Nous n'en trouverons plus guère de ce genre ; car depuis le mois d'août, la seconde moitié de l'ouvrage ne va plus que de mal en pis. Je m'arrêterai pourtant en décembre, à la complainte de l'auteur sur la destruction de ces bois épais qui couvraient autrefois la fontaine de Budé, à Hières, près de la petite rivière de ce nom. J'ai habité dans ma jeunesse ce charmant pays, et tous ceux qui le connaissent ont regretté, comme Roucher, et la délicieuse solitude de la fontaine de Budé, et les beaux ombrages qui l'environnaient.

J'ai vu sous le tranchant de la hache acérée,
J'ai vu périr l'honneur de ta rive sacrée.

Tes chênes sont tombés, tes ormeaux ne sont plus.
Sur leur front jeune encor trois siècles révolus
N'ont pu du fer impie arrêter l'avarice.
D'épines aujourd'hui ta grotte se hérisse :
Ton eau, jadis si pure, et qui de mille fleurs
Dans son cours sinueux nourrissait les couleurs,
Ton eau se perd sans gloire au sein d'un marécage.

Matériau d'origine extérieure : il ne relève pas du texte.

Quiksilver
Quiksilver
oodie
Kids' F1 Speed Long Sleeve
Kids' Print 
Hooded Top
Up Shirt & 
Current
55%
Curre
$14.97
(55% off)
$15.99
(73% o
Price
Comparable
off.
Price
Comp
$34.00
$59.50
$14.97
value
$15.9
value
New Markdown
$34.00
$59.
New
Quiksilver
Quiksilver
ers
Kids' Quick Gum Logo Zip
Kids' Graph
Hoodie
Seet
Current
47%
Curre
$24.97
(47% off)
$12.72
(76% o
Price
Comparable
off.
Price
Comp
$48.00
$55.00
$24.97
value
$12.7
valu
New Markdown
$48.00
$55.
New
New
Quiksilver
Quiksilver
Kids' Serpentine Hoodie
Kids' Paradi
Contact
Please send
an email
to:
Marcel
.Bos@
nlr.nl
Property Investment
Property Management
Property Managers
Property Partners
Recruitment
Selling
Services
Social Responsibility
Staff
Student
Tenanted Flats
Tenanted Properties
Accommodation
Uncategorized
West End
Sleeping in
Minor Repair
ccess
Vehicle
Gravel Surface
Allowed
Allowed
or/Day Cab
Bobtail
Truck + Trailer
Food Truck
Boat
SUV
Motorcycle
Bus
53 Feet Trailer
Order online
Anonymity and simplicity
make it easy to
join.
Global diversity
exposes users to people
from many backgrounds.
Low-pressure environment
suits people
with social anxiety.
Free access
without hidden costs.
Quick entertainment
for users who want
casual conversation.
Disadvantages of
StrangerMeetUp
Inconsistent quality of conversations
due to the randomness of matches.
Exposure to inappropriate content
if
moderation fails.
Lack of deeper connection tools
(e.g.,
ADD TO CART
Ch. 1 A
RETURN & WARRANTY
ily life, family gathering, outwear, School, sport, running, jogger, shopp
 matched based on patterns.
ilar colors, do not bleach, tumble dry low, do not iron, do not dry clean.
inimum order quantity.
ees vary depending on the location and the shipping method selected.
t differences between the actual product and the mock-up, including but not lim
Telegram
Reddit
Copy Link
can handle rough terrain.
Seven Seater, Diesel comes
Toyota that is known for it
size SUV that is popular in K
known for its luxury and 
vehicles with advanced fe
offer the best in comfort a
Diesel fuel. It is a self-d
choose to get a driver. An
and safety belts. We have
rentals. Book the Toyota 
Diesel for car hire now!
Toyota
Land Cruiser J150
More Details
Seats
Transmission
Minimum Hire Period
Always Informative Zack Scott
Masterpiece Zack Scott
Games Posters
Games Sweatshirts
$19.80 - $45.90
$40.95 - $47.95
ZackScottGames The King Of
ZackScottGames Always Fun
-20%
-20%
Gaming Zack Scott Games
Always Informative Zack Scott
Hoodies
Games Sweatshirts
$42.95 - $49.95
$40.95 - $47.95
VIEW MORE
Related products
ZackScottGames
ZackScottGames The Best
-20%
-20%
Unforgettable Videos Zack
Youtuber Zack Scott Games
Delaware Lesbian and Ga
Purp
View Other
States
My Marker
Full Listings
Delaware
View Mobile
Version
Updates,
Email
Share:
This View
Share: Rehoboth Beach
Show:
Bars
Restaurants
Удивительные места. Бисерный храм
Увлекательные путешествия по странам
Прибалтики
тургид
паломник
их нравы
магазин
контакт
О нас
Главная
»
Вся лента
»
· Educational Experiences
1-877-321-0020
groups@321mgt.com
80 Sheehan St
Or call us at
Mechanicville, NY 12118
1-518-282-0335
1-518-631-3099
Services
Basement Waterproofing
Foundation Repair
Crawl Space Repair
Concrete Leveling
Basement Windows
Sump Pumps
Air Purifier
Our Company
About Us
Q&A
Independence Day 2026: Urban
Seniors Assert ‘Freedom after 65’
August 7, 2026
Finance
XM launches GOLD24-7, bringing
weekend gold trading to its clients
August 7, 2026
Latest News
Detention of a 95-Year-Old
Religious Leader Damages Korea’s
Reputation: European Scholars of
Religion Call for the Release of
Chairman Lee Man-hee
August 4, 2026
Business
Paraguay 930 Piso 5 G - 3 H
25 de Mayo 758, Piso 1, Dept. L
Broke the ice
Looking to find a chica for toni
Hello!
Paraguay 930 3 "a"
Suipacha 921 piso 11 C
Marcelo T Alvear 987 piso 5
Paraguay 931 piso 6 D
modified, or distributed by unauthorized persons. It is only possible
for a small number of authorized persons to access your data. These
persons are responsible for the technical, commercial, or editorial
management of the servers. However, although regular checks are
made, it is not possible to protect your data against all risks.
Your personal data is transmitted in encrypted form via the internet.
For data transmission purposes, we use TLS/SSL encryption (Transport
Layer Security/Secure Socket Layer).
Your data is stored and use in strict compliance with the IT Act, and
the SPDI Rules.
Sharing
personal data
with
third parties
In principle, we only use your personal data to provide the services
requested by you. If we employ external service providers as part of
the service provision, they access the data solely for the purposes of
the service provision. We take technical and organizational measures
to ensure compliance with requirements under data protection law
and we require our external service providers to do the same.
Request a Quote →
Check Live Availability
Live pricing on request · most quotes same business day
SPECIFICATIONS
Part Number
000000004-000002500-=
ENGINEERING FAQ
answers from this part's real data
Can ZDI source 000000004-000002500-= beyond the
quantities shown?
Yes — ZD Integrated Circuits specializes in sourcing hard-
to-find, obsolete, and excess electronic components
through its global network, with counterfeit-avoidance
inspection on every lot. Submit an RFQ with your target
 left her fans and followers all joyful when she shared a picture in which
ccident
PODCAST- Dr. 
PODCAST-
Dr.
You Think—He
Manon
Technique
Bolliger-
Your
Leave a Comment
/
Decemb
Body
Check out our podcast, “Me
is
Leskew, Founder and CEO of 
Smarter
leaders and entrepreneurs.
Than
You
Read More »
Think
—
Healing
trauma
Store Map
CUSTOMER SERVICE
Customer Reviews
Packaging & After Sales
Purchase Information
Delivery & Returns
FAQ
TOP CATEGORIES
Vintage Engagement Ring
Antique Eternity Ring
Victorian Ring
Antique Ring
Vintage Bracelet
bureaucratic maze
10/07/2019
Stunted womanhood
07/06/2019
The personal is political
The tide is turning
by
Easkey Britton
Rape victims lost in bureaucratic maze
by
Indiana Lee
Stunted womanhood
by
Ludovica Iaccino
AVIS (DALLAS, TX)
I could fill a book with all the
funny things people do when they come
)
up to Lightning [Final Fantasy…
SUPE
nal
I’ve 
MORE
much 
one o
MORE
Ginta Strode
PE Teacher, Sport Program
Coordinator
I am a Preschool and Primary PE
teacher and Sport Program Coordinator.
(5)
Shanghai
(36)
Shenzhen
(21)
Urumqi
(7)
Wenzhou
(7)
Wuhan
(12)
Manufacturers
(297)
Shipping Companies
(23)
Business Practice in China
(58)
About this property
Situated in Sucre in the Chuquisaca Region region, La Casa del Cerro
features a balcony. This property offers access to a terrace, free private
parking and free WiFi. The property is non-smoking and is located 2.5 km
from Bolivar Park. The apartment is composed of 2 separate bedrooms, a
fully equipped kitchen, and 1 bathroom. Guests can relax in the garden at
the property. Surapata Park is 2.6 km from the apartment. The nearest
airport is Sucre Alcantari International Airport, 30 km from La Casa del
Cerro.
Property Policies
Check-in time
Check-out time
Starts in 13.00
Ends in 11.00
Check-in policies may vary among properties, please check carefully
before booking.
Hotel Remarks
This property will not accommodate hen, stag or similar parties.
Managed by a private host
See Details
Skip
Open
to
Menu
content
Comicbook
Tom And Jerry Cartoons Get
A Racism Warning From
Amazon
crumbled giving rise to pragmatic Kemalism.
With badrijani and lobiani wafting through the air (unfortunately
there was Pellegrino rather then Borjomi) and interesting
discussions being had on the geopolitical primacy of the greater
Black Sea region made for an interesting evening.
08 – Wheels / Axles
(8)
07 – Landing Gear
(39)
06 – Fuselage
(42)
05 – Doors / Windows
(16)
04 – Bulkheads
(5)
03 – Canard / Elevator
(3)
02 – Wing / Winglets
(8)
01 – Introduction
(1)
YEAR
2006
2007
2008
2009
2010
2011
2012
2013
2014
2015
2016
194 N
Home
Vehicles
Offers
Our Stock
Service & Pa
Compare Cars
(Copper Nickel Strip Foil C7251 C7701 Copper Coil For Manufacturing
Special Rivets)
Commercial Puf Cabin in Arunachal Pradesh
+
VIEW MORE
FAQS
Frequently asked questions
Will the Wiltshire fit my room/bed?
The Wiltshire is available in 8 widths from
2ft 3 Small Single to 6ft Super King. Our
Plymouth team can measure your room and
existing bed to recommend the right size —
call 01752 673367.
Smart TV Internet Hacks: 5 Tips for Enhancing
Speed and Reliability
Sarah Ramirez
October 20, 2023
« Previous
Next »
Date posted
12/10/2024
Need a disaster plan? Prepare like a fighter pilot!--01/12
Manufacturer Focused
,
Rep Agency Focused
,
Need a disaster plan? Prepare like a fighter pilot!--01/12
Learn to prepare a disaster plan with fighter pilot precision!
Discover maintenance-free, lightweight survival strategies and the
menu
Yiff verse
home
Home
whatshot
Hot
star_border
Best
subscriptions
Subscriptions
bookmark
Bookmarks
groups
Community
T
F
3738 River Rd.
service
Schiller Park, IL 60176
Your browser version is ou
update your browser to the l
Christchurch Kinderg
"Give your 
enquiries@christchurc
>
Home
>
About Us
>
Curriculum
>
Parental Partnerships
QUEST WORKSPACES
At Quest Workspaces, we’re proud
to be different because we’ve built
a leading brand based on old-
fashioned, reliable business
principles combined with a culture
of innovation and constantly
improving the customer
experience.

Fuyez, tendres oiseaux, enfants de ce bocage,
Fuyez l'aspect hideux des ronces, des buissons,
Flétrirait la gaieté de vos douces chansons.

Vous, bergers innocents, vous qui dans ces retraites
Cachiez les doux transports de vos ardeurs secrètes,
Oh! comme votre amour déplore ces beaux lieux!
De vos rivaux jaloux comment tromper les yeux?
Et moi, qui, mollement étendu sur la mousse,
M'enivrais quelquefois d'une extase si douce,
Hélas! je n'irai plus y cadencer des vers;

Il faudra que j'oublie, et ces ombrages verts, Et la grotte où du jour je bravais les outrages, etc. Le morceau pouvait, je crois, être meilleur; mais le ton et les mouvements en sont naturels, et la versification n'est pas mauvaise, malgré quelques fautes. Il fallait sur-tout, pour amener les outrages du jour, donner une épithète au jour.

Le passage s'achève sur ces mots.